Page-level text extractions:
↓↓↓

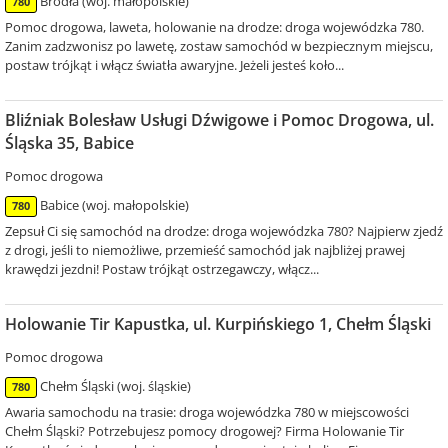
Brodła (woj. małopolskie)
780
Pomoc drogowa, laweta, holowanie na drodze: droga wojewódzka 780.
Zanim zadzwonisz po lawetę, zostaw samochód w bezpiecznym miejscu,
postaw trójkąt i włącz światła awaryjne. Jeżeli jesteś koło...
Bliźniak Bolesław Usługi Dźwigowe i Pomoc Drogowa, ul.
Śląska 35, Babice
Pomoc drogowa
Babice (woj. małopolskie)
780
Zepsuł Ci się samochód na drodze: droga wojewódzka 780? Najpierw zjedź
z drogi, jeśli to niemożliwe, przemieść samochód jak najbliżej prawej
krawędzi jezdni! Postaw trójkąt ostrzegawczy, włącz...
Holowanie Tir Kapustka, ul. Kurpińskiego 1, Chełm Śląski
Pomoc drogowa
Chełm Śląski (woj. śląskie)
780
Awaria samochodu na trasie: droga wojewódzka 780 w miejscowości
Chełm Śląski? Potrzebujesz pomocy drogowej? Firma Holowanie Tir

↑↑↑

Your response must reproduce every line of the data exactly, with images omitted.

### REPLY TO THE TASK
Brodła (woj. małopolskie)
780
Pomoc drogowa, laweta, holowanie na drodze: droga wojewódzka 780.
Zanim zadzwonisz po lawetę, zostaw samochód w bezpiecznym miejscu,
postaw trójkąt i włącz światła awaryjne. Jeżeli jesteś koło...
Bliźniak Bolesław Usługi Dźwigowe i Pomoc Drogowa, ul.
Śląska 35, Babice
Pomoc drogowa
Babice (woj. małopolskie)
780
Zepsuł Ci się samochód na drodze: droga wojewódzka 780? Najpierw zjedź
z drogi, jeśli to niemożliwe, przemieść samochód jak najbliżej prawej
krawędzi jezdni! Postaw trójkąt ostrzegawczy, włącz...
Holowanie Tir Kapustka, ul. Kurpińskiego 1, Chełm Śląski
Pomoc drogowa
Chełm Śląski (woj. śląskie)
780
Awaria samochodu na trasie: droga wojewódzka 780 w miejscowości
Chełm Śląski? Potrzebujesz pomocy drogowej? Firma Holowanie Tir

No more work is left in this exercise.